Extracted data entries
════════════════════
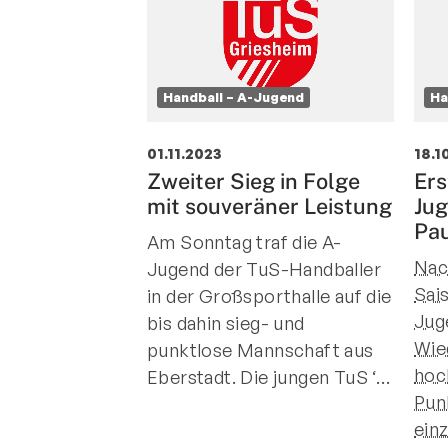
Handball – A-Jugend
Ha
01.11.2023
18.1
Zweiter Sieg in Folge
Ers
mit souveräner Leistung
Jug
Pa
Am Sonntag traf die A-
Nac
Jugend der TuS-Handballer
Sai
in der Großsporthalle auf die
Jug
bis dahin sieg- und
Wie
punktlose Mannschaft aus
hoc
Eberstadt. Die jungen TuS ‘…
Pun
ein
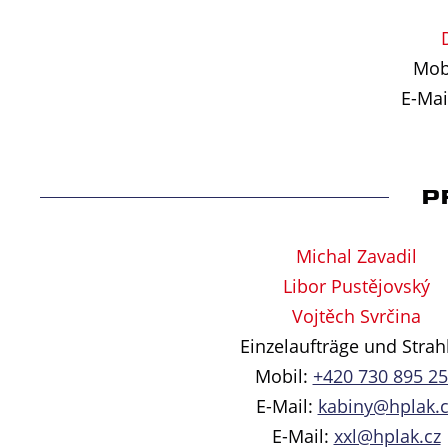
Mob
E-Mai
P
Michal Zavadil
Libor Pustějovský
Vojtěch Svrčina
Einzelaufträge und Strah
Mobil:
+420 730 895 2
E-Mail:
kabiny@hplak.c
E-Mail:
xxl@hplak.cz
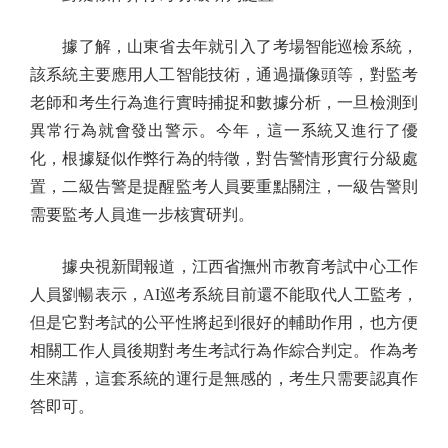
據了解，山東省去年就引入了考場智能巡檢系統，
該系統主要應用人工智能技術，通過攝像頭等，對監考
老師和考生行為進行實時捕捉和數據分析，一旦檢測到
異常行為就會發出警示。今年，這一系統又進行了優
化，根據疑似作弊行為的特徵，對告警情形實行分級處
置，二級告警是提醒監考人員要重點關注，一級告警則
需要監考人員進一步核實研判。
據央視新聞報道，江西省撫州市教育考試中心工作
人員劉暢表示，AI巡考系統目前還不能取代人工監考，
但是它對考試的公平性將起到很好的輔助作用，也方便
相關工作人員後期對考生考試行為作綜合判定。作為考
生來講，這套系統的運行是無感的，考生只需要認真作
答即可。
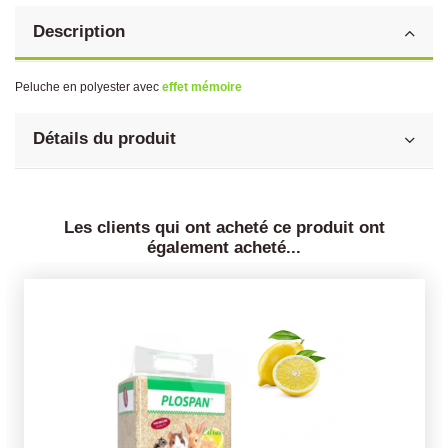
Description
Peluche en polyester avec
effet mémoire
Détails du produit
Les clients qui ont acheté ce produit ont
également acheté...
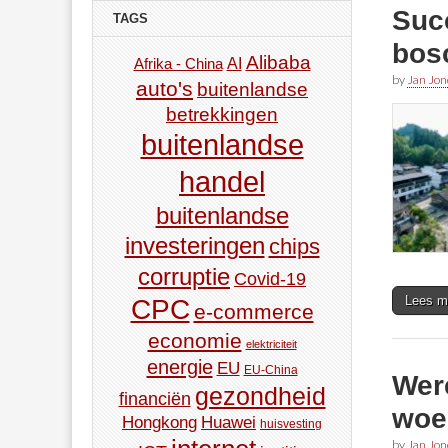
Suc
TAGS
bos
Alibaba
AI
Afrika - China
by
Jan Jon
auto's
buitenlandse
betrekkingen
buitenlandse
handel
buitenlandse
investeringen
chips
corruptie
Covid-19
Lees m
CPC
e-commerce
economie
elektriciteit
energie
EU
EU-China
Were
gezondheid
financiën
woe
Hongkong
Huawei
huisvesting
by
Jan Jon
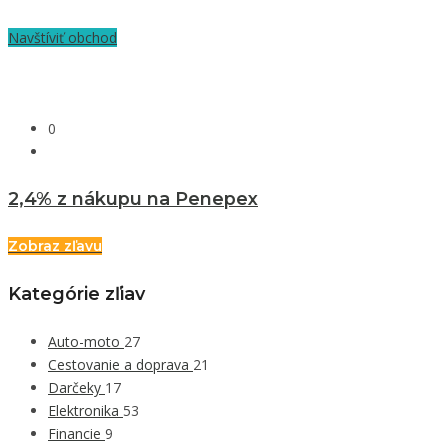
Navštíviť obchod
0
2,4% z nákupu na Penepex
Zobraz zľavu
Kategórie zľiav
Auto-moto
27
Cestovanie a doprava
21
Darčeky
17
Elektronika
53
Financie
9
════════════════════
TASK>
Please output all of the entries exactly as they appear, with no pictures.

WRITTEN REPLY>
Handball – A-Jugend
Ha
01.11.2023
18.1
Zweiter Sieg in Folge
Ers
mit souveräner Leistung
Jug
Pa
Am Sonntag traf die A-
Nac
Jugend der TuS-Handballer
Sai
in der Großsporthalle auf die
Jug
bis dahin sieg- und
Wie
punktlose Mannschaft aus
hoc
Eberstadt. Die jungen TuS ‘…
Pun
ein
Mob
E-Mai
P
Michal Zavadil
Libor Pustějovský
Vojtěch Svrčina
Einzelaufträge und Strah
Mobil:
+420 730 895 2
E-Mail:
kabiny@hplak.c
E-Mail:
xxl@hplak.cz
據了解，山東省去年就引入了考場智能巡檢系統，
該系統主要應用人工智能技術，通過攝像頭等，對監考
老師和考生行為進行實時捕捉和數據分析，一旦檢測到
異常行為就會發出警示。今年，這一系統又進行了優
化，根據疑似作弊行為的特徵，對告警情形實行分級處
置，二級告警是提醒監考人員要重點關注，一級告警則
需要監考人員進一步核實研判。
據央視新聞報道，江西省撫州市教育考試中心工作
人員劉暢表示，AI巡考系統目前還不能取代人工監考，
但是它對考試的公平性將起到很好的輔助作用，也方便
相關工作人員後期對考生考試行為作綜合判定。作為考
生來講，這套系統的運行是無感的，考生只需要認真作
答即可。
Description
Peluche en polyester avec
effet mémoire
Détails du produit
Les clients qui ont acheté ce produit ont
également acheté...
Suc
TAGS
bos
Alibaba
AI
Afrika - China
by
Jan Jon
auto's
buitenlandse
betrekkingen
buitenlandse
handel
buitenlandse
investeringen
chips
corruptie
Covid-19
Lees m
CPC
e-commerce
economie
elektriciteit
energie
EU
EU-China
Were
gezondheid
financiën
woe
Hongkong
Huawei
huisvesting
by
Jan Jon
Navštíviť obchod
0
2,4% z nákupu na Penepex
Zobraz zľavu
Kategórie zľiav
Auto-moto
27
Cestovanie a doprava
21
Darčeky
17
Elektronika
53
Financie
9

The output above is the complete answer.